After previous postponements, the Kisiizi School of Nursing & Midwifery went ahead with its graduation. It was a virtual one — it was televised to allow graduates, their families and others to watch from their homes. A limited number of representatives were present in a couple of marquees on the playing fields of the Kisiizi Hospital Primary School.

Kisiizi is very happy to have the St John family back again as volunteers! Let’s pass the microphone to the parents …

Heather: “Together with my husband and three kids we moved to Kisiizi in January 2021. My mornings are spent home-schooling my eldest two, and I devote some of my other time to setting up a reusable pad project. Last time I was here I did some art classes in primary schools and noticed that girls were dropping out of school due (in part) to the expense of period products. I did some research and they informed me that in areas of Uganda where pads are given out for free the rates of sexually transmitted infections reduce. They discovered that men were offering to buy girls pads in exchange for sex! This made me so furious that I started the process of researching good washable pads and experimenting with different designs whilst praying about what to do. I’ve had help from a wonderful local teacher and social worker and together we did a small pilot. I made some different pads and gave them out to a group of ladies who gave feedback and helped hone the final design. A tailor worked with me to make our first batch
of 500 washable pads and waterproof bags.”

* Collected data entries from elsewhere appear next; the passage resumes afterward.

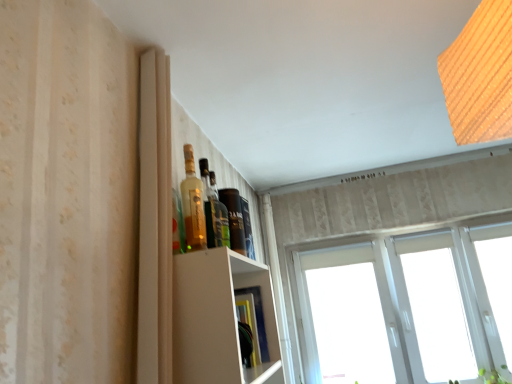 Question: Should I look upward or downward to see green leafy plant at lower right?

Choices:
 (A) up
 (B) down

Answer: (B)

Question: Is white plastic window at upper right thinner than wooden textured light at upper right?

Choices:
 (A) no
 (B) yes

Answer: (B)

Question: From a real-world perspective, does white plastic window at upper right sit lower than wooden textured light at upper right?

Choices:
 (A) yes
 (B) no

Answer: (A)

Question: Is white plastic window at upper right in front of wooden textured light at upper right?

Choices:
 (A) no
 (B) yes

Answer: (A)

Question: Is white plastic window at upper right at the left side of wooden textured light at upper right?

Choices:
 (A) yes
 (B) no

Answer: (B)

Question: Is white plastic window at upper right completely or partially outside of wooden textured light at upper right?

Choices:
 (A) no
 (B) yes

Answer: (B)

Question: Can you confirm if white plastic window at upper right is positioned to the right of wooden textured light at upper right?

Choices:
 (A) no
 (B) yes

Answer: (B)

Question: From a real-world perspective, does green leafy plant at lower right stand above translucent glass bottle at upper center, arranged as the second bottle when viewed from the front?

Choices:
 (A) yes
 (B) no

Answer: (B)

Question: Is green leafy plant at lower right to the right of translucent glass bottle at upper center, which is the first bottle from back to front, from the viewer's perspective?

Choices:
 (A) yes
 (B) no

Answer: (A)

Question: From the image's perspective, is green leafy plant at lower right located beneath translucent glass bottle at upper center, arranged as the second bottle when viewed from the front?

Choices:
 (A) no
 (B) yes

Answer: (B)

Question: Is green leafy plant at lower right to the left of translucent glass bottle at upper center, arranged as the second bottle when viewed from the front, from the viewer's perspective?

Choices:
 (A) yes
 (B) no

Answer: (B)

Question: From the image's perspective, does green leafy plant at lower right appear higher than translucent glass bottle at upper center, arranged as the second bottle when viewed from the front?

Choices:
 (A) yes
 (B) no

Answer: (B)

Question: Is translucent glass bottle at upper center, arranged as the second bottle when viewed from the front, inside green leafy plant at lower right?

Choices:
 (A) no
 (B) yes

Answer: (A)

Question: Does wooden textured light at upper right have a larger size compared to white plastic window at upper right?

Choices:
 (A) no
 (B) yes

Answer: (A) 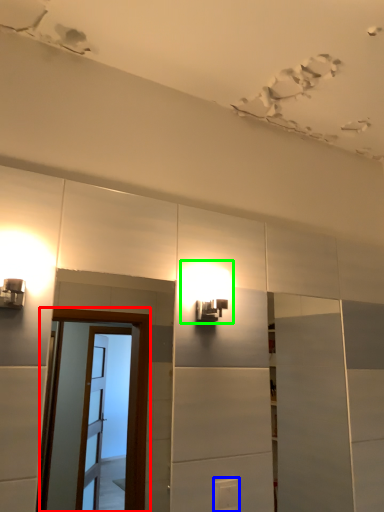 Question: Estimate the real-world distances between objects in this image. Which object is closer to screen door (highlighted by a red box), light switch (highlighted by a blue box) or light fixture (highlighted by a green box)?

Choices:
 (A) light switch
 (B) light fixture

Answer: (B) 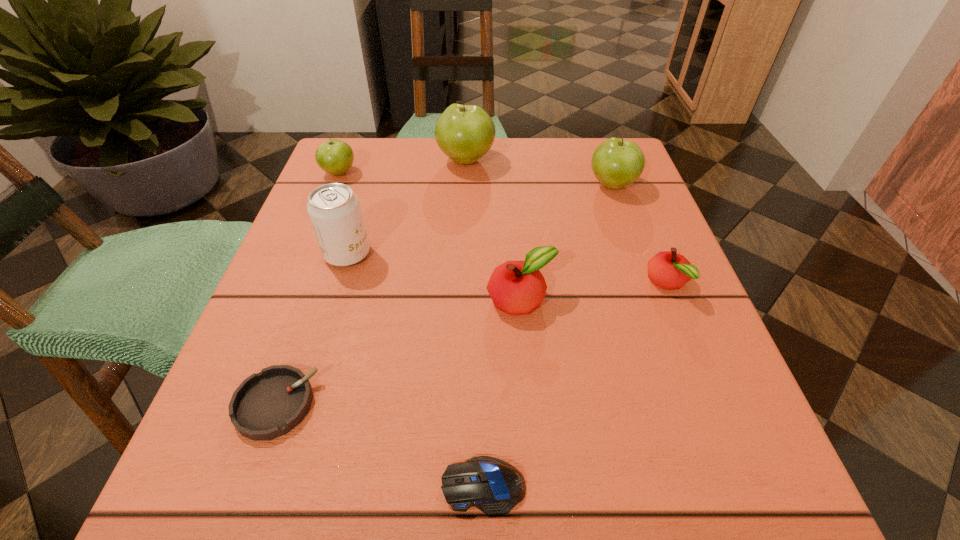 Locate an element on the screen. The width and height of the screenshot is (960, 540). vacant point that satisfies the following two spatial constraints: 1. on the back side of the second smallest green apple; 2. on the right side of the soda can is located at coordinates (369, 185). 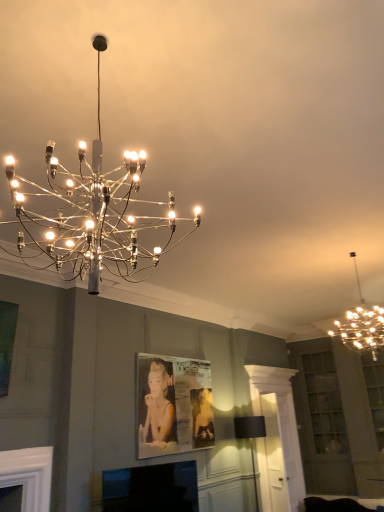 What is the approximate height of metallic chandelier at upper right, which ranks as the first lamp in right-to-left order?

metallic chandelier at upper right, which ranks as the first lamp in right-to-left order, is 4.23 feet tall.

The height and width of the screenshot is (512, 384). Identify the location of black glossy tv at lower center. (151, 488).

In order to face black fabric lampshade at lower center, placed as the third lamp when sorted from top to bottom, should I rotate leftwards or rightwards?

Rotate right and turn 8.089 degrees.

The image size is (384, 512). Find the location of `metallic silver picture frame at center`. metallic silver picture frame at center is located at coordinates (173, 405).

Is point (166, 472) positioned after point (26, 200)?

Yes.

Can you confirm if black glossy tv at lower center is wider than metallic chandelier at upper center, which is counted as the third lamp, starting from the right?

No.

Is black glossy tv at lower center to the right of metallic chandelier at upper center, placed as the 3th lamp when sorted from bottom to top, from the viewer's perspective?

Incorrect, black glossy tv at lower center is not on the right side of metallic chandelier at upper center, placed as the 3th lamp when sorted from bottom to top.

Who is taller, black glossy tv at lower center or metallic chandelier at upper center, the 1th lamp from the left?

metallic chandelier at upper center, the 1th lamp from the left.

Is metallic silver picture frame at center spatially inside black glossy tv at lower center, or outside of it?

metallic silver picture frame at center exists outside the volume of black glossy tv at lower center.

Does point (166, 430) appear closer or farther from the camera than point (176, 483)?

Point (166, 430) is positioned farther from the camera compared to point (176, 483).

Between metallic silver picture frame at center and black glossy tv at lower center, which one is positioned behind?

metallic silver picture frame at center is more distant.

Considering the sizes of metallic silver picture frame at center and metallic chandelier at upper right, marked as the second lamp in a bottom-to-top arrangement, in the image, is metallic silver picture frame at center wider or thinner than metallic chandelier at upper right, marked as the second lamp in a bottom-to-top arrangement,?

metallic silver picture frame at center is thinner than metallic chandelier at upper right, marked as the second lamp in a bottom-to-top arrangement.

Which of these two, metallic silver picture frame at center or metallic chandelier at upper right, the second lamp from the front, stands taller?

Standing taller between the two is metallic silver picture frame at center.

Which is more to the left, metallic silver picture frame at center or metallic chandelier at upper right, marked as the second lamp in a bottom-to-top arrangement?

From the viewer's perspective, metallic silver picture frame at center appears more on the left side.

Consider the image. Is metallic chandelier at upper right, which ranks as the first lamp in right-to-left order, far from black glossy tv at lower center?

metallic chandelier at upper right, which ranks as the first lamp in right-to-left order, is positioned a significant distance from black glossy tv at lower center.

Between metallic chandelier at upper right, which appears as the second lamp when viewed from the back, and black glossy tv at lower center, which one has smaller size?

black glossy tv at lower center.

Looking at this image, is black glossy tv at lower center located within metallic chandelier at upper right, which ranks as the 3th lamp in left-to-right order?

Definitely not — black glossy tv at lower center is not inside metallic chandelier at upper right, which ranks as the 3th lamp in left-to-right order.

Is metallic chandelier at upper right, which appears as the second lamp when viewed from the back, taller than black glossy tv at lower center?

Yes.

Which is more to the left, metallic silver picture frame at center or metallic chandelier at upper center, placed as the 3th lamp when sorted from bottom to top?

metallic chandelier at upper center, placed as the 3th lamp when sorted from bottom to top.

Are metallic silver picture frame at center and metallic chandelier at upper center, which is counted as the 1th lamp, starting from the top, located far from each other?

That's right, there is a large distance between metallic silver picture frame at center and metallic chandelier at upper center, which is counted as the 1th lamp, starting from the top.

From their relative heights in the image, would you say metallic silver picture frame at center is taller or shorter than metallic chandelier at upper center, placed as the 3th lamp when sorted from bottom to top?

Considering their sizes, metallic silver picture frame at center has less height than metallic chandelier at upper center, placed as the 3th lamp when sorted from bottom to top.

Is black glossy tv at lower center facing towards metallic silver picture frame at center?

No, black glossy tv at lower center is not aimed at metallic silver picture frame at center.

Considering the positions of point (137, 485) and point (204, 367), is point (137, 485) closer or farther from the camera than point (204, 367)?

Point (137, 485) is positioned closer to the camera compared to point (204, 367).

The image size is (384, 512). Find the location of `picture frame on the right side of black glossy tv at lower center`. picture frame on the right side of black glossy tv at lower center is located at coordinates (173, 405).

From the image's perspective, would you say black glossy tv at lower center is shown under metallic silver picture frame at center?

Yes.

Does point (117, 200) come behind point (330, 332)?

No, (117, 200) is closer to viewer.

Is metallic chandelier at upper center, placed as the 3th lamp when sorted from bottom to top, facing away from metallic chandelier at upper right, marked as the second lamp in a bottom-to-top arrangement?

No, metallic chandelier at upper center, placed as the 3th lamp when sorted from bottom to top, is not facing away from metallic chandelier at upper right, marked as the second lamp in a bottom-to-top arrangement.

Is metallic chandelier at upper center, placed as the 3th lamp when sorted from bottom to top, at the right side of metallic chandelier at upper right, which ranks as the first lamp in right-to-left order?

No.

Between metallic chandelier at upper center, the 1th lamp from the left, and metallic chandelier at upper right, arranged as the 2th lamp when viewed from the top, which one has larger width?

metallic chandelier at upper center, the 1th lamp from the left.

The width and height of the screenshot is (384, 512). Find the location of `lamp that is the 2nd object located in front of the black glossy tv at lower center`. lamp that is the 2nd object located in front of the black glossy tv at lower center is located at coordinates (90, 214).

The width and height of the screenshot is (384, 512). I want to click on picture frame behind the black glossy tv at lower center, so point(173,405).

Looking at the image, which one is located further to metallic chandelier at upper center, which is counted as the third lamp, starting from the right, metallic chandelier at upper right, marked as the second lamp in a bottom-to-top arrangement, or metallic silver picture frame at center?

Based on the image, metallic chandelier at upper right, marked as the second lamp in a bottom-to-top arrangement, appears to be further to metallic chandelier at upper center, which is counted as the third lamp, starting from the right.

From the image, which object appears to be farther from metallic chandelier at upper right, the second lamp from the front, black fabric lampshade at lower center, placed as the third lamp when sorted from top to bottom, or metallic chandelier at upper center, which is counted as the 1th lamp, starting from the top?

metallic chandelier at upper center, which is counted as the 1th lamp, starting from the top, lies further to metallic chandelier at upper right, the second lamp from the front, than the other object.

From the image, which object appears to be farther from metallic silver picture frame at center, black glossy tv at lower center or metallic chandelier at upper right, which ranks as the 3th lamp in left-to-right order?

Based on the image, metallic chandelier at upper right, which ranks as the 3th lamp in left-to-right order, appears to be further to metallic silver picture frame at center.

Looking at the image, which one is located closer to metallic chandelier at upper center, which is the first lamp in front-to-back order, black fabric lampshade at lower center, placed as the third lamp when sorted from front to back, or black glossy tv at lower center?

black glossy tv at lower center lies closer to metallic chandelier at upper center, which is the first lamp in front-to-back order, than the other object.

Looking at this image, estimate the real-world distances between objects in this image. Which object is closer to metallic chandelier at upper right, arranged as the 2th lamp when viewed from the top, black glossy tv at lower center or metallic silver picture frame at center?

Among the two, metallic silver picture frame at center is located nearer to metallic chandelier at upper right, arranged as the 2th lamp when viewed from the top.

When comparing their distances from black glossy tv at lower center, does metallic chandelier at upper right, which ranks as the first lamp in right-to-left order, or metallic silver picture frame at center seem further?

metallic chandelier at upper right, which ranks as the first lamp in right-to-left order, lies further to black glossy tv at lower center than the other object.

Estimate the real-world distances between objects in this image. Which object is closer to black glossy tv at lower center, metallic chandelier at upper center, which is counted as the 1th lamp, starting from the top, or metallic chandelier at upper right, the second lamp from the front?

metallic chandelier at upper center, which is counted as the 1th lamp, starting from the top.

Considering their positions, is black glossy tv at lower center positioned further to black fabric lampshade at lower center, marked as the 2th lamp in a left-to-right arrangement, than metallic silver picture frame at center?

Among the two, black glossy tv at lower center is located further to black fabric lampshade at lower center, marked as the 2th lamp in a left-to-right arrangement.

Find the location of a particular element. The width and height of the screenshot is (384, 512). lamp between metallic chandelier at upper center, which appears as the 3th lamp when viewed from the back, and metallic silver picture frame at center from front to back is located at coordinates (361, 325).

Find the location of a particular element. fireplace between metallic chandelier at upper right, which ranks as the 3th lamp in left-to-right order, and black fabric lampshade at lower center, which is the 1th lamp in back-to-front order, in the vertical direction is located at coordinates (151, 488).

At what (x,y) coordinates should I click in order to perform the action: click on picture frame located between black glossy tv at lower center and black fabric lampshade at lower center, arranged as the first lamp when ordered from the bottom, in the depth direction. Please return your answer as a coordinate pair (x, y). This screenshot has width=384, height=512. Looking at the image, I should click on (173, 405).

Where is `picture frame between metallic chandelier at upper center, placed as the 3th lamp when sorted from bottom to top, and black fabric lampshade at lower center, placed as the third lamp when sorted from top to bottom, in the front-back direction`? This screenshot has width=384, height=512. picture frame between metallic chandelier at upper center, placed as the 3th lamp when sorted from bottom to top, and black fabric lampshade at lower center, placed as the third lamp when sorted from top to bottom, in the front-back direction is located at coordinates (173, 405). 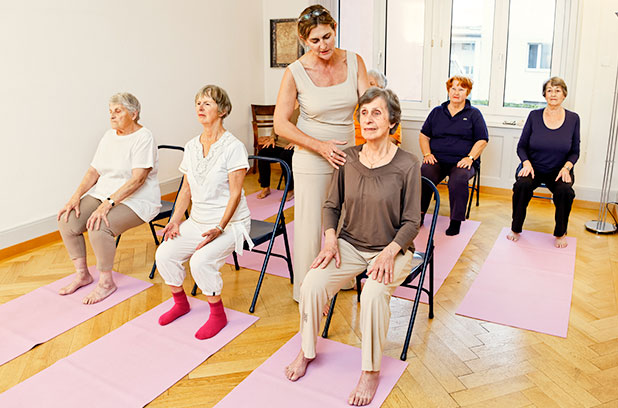 The height and width of the screenshot is (408, 618). In order to click on chairs in this screenshot , I will do `click(164, 206)`, `click(255, 227)`, `click(432, 258)`, `click(541, 184)`, `click(476, 175)`, `click(254, 120)`. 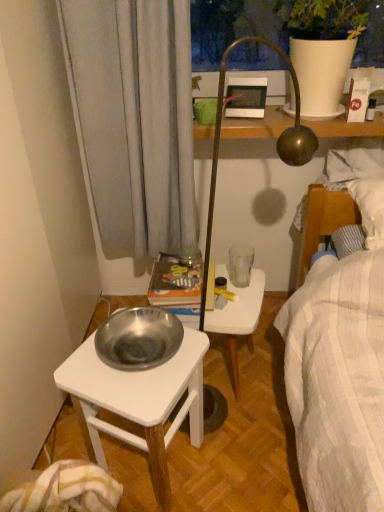 You are a GUI agent. You are given a task and a screenshot of the screen. Output one action in this format:
    pyautogui.click(x=<x>, y=<y>)
    Task: Click on the free space above white plastic stool at center (from a real-world perspective)
    Image resolution: width=384 pixels, height=512 pixels.
    Given the screenshot: What is the action you would take?
    pyautogui.click(x=236, y=294) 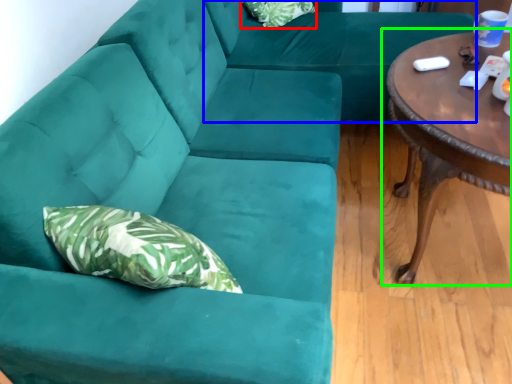 Question: Which object is the closest to the pillow (highlighted by a red box)? Choose among these: couch (highlighted by a blue box) or coffee table (highlighted by a green box).

Choices:
 (A) couch
 (B) coffee table

Answer: (A) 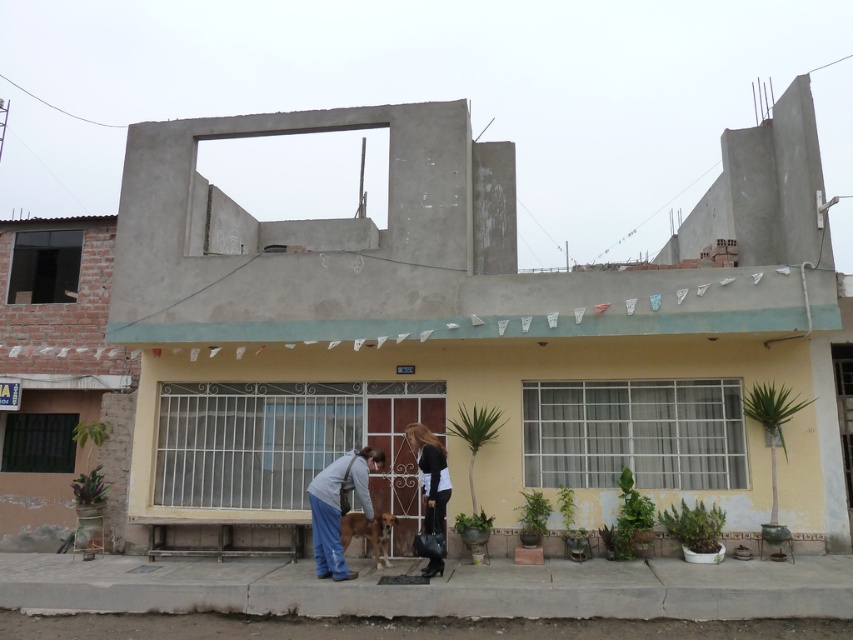 Question: Among these points, which one is farthest from the camera?

Choices:
 (A) (352, 516)
 (B) (422, 468)
 (C) (347, 481)

Answer: (B)

Question: Which point is closer to the camera taking this photo?

Choices:
 (A) (369, 456)
 (B) (364, 524)

Answer: (B)

Question: Is the position of blue jeans at center less distant than that of brown fur dog at center?

Choices:
 (A) no
 (B) yes

Answer: (B)

Question: Can you confirm if blue jeans at center is wider than dark brown hair at center?

Choices:
 (A) yes
 (B) no

Answer: (A)

Question: Does dark brown hair at center have a smaller size compared to brown fur dog at center?

Choices:
 (A) yes
 (B) no

Answer: (B)

Question: Which object appears farthest from the camera in this image?

Choices:
 (A) brown fur dog at center
 (B) dark brown hair at center

Answer: (B) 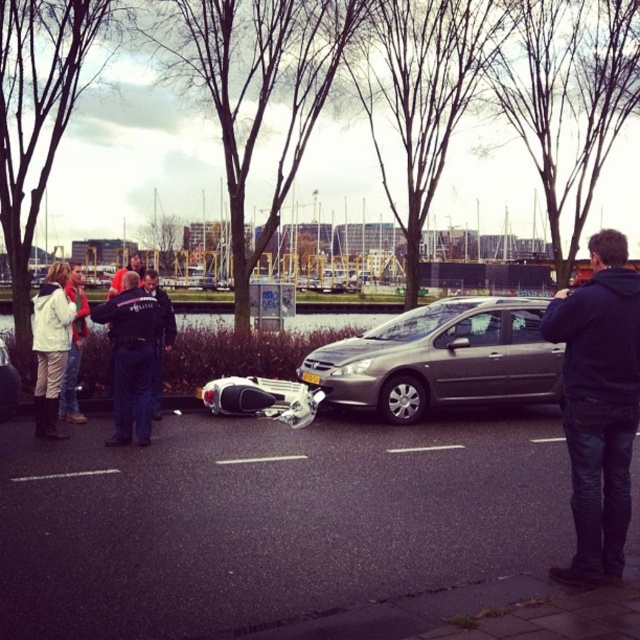 You are a photographer assigned to document the accident scene. You need to take a photo of the black uniformed officer at center while standing at the camera position. Considering the distance between them, is it feasible to capture the officer clearly in the photo without moving closer?

The black uniformed officer at center and camera are 29.28 feet apart from each other. At this distance, a standard camera can easily capture the officer clearly without needing to move closer.

You are a pedestrian on the sidewalk near the waterfront. You see the black uniformed officer at center and the white matte jacket at left. Which one appears larger in size?

The black uniformed officer at center is bigger than the white matte jacket at left, so the officer appears larger.

You are a pedestrian who just arrived at the scene of the accident. You see the black uniformed officer at center and the metallic silver motorcycle at lower left. Which object is closer to you?

The black uniformed officer at center is larger in size than the metallic silver motorcycle at lower left, so the officer is closer to you. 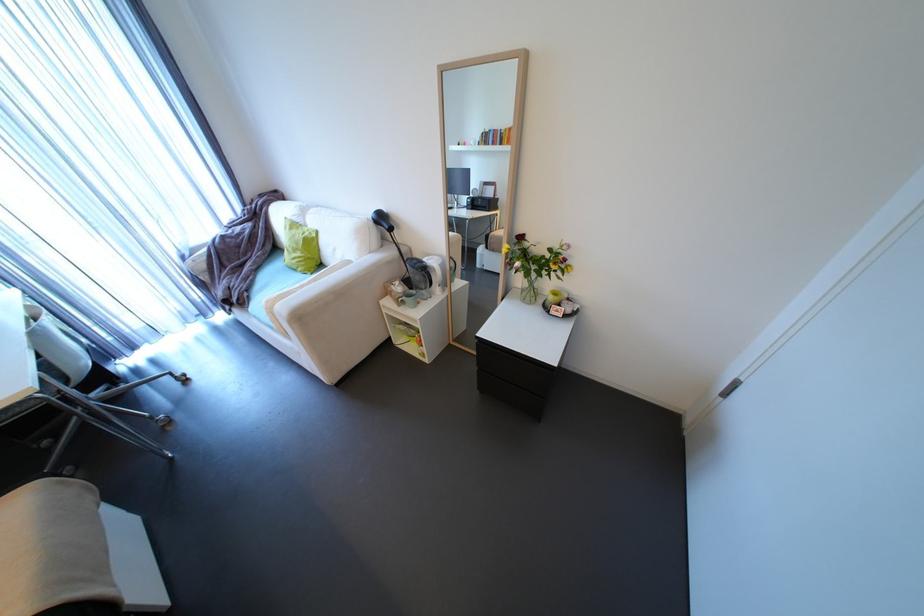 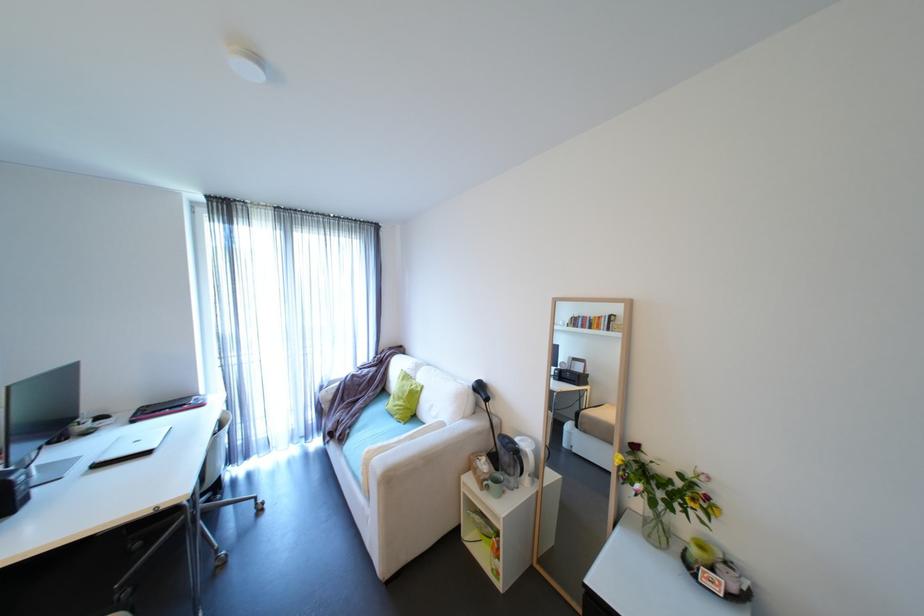 In the second image, find the point that corresponds to point 357,262 in the first image.

(450, 424)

Barak: “I completed my specialist GP training in 2020 and became a doctor to work with the needy and vulnerable. I have always felt a strong calling to work in resource-poor countries and am honoured to be serving in Kisiizi. I supervise and teach three medical interns and really enjoy working with these young and keen doctors.“

We have recently had a BBC film team here focusing on our hydroelectricity project and looking at how the power is used in the hospital. The program will air on the BBC Africa Smart Tech series.

We are very grateful to Lions Clubs International Foundation and local members for the donation of some very important ophthalmology equipment.

The rainy season is coming but we pray for strength as we move forward.